TASK INSTRUCTIONS:
The data below should be copied out exactly, with its pictures omitted.

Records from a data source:

BEGIN

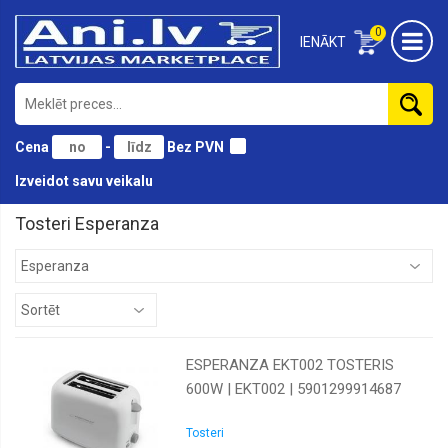
0
IENĀKT
Cena
-
Bez PVN
Izveidot savu veikalu
Tosteri Esperanza
ESPERANZA EKT002 TOSTERIS
600W | EKT002 | 5901299914687
Tosteri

END

EXERCISE ANSWER:
0
IENĀKT
Cena
-
Bez PVN
Izveidot savu veikalu
Tosteri Esperanza
ESPERANZA EKT002 TOSTERIS
600W | EKT002 | 5901299914687
Tosteri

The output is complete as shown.